Pepper smiled a little as she stepped out of the elevator into the scent of burnt... well, everything, she suspected. It was sweet when he cooked, it really was, but Tony’s attention span didn’t tend to lend itself well to cooking anything except very simple meals or overly elaborate meals where darting from task to task was a benefit and not likely to lead to forgetting about food and tinkering with the oven instead. From the scent of burning, she guessed that he’d tried to make breakfast and then either fallen asleep or gotten fixated on fixing something. Or maybe he just didn’t have any idea how long bacon was supposed to cook for, and had tampered with the toaster so that it worked too well and had forgotten about his tinkering. It was hard to tell, with Tony.

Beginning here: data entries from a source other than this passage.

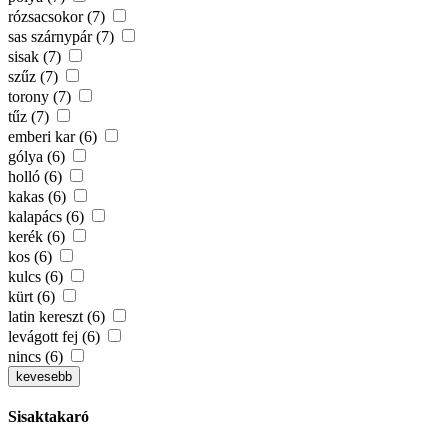
rózsacsokor (7)
sas szárnypár (7)
sisak (7)
szűz (7)
torony (7)
tűz (7)
emberi kar (6)
gólya (6)
holló (6)
kakas (6)
kalapács (6)
kerék (6)
kos (6)
kulcs (6)
kürt (6)
latin kereszt (6)
levágott fej (6)
nincs (6)
kevesebb
Sisaktakaró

As she approached, Pepper heard the strains of Tony’s omnipresent rock track resonating down the hall. Suppressing a smile, she said, “JARVIS, would you please turn his music down enough for conversation?” The resulting drop in volume was a relief, and she entered the kitchen to the pleasant surprise of an utter lack of smoke.

“Pepper!” Tony said, voice all chemical highs and rough tones that could either be smoke inhalation or too much time spent talking to himself, singing, or berating his assistant ‘bots; if there were distinctions, Pepper had never discovered them. “I’m glad you’re here.” He stood up, grinning, hands moving wildly through the air as he approached her. “I mean, I’m not glad you’re _awake_ , exactly; I’d been hoping you’d sleep, but since you’re awake I’m glad you’re here and just...” His voice trailed off as he came to a stop a step away from her, and his hands dropped to his sides. “I wasn’t sure if you’d want to be around me, after last night,” he admitted, words soft, strained, almost inaudible beneath the music. “So I’m glad you came.”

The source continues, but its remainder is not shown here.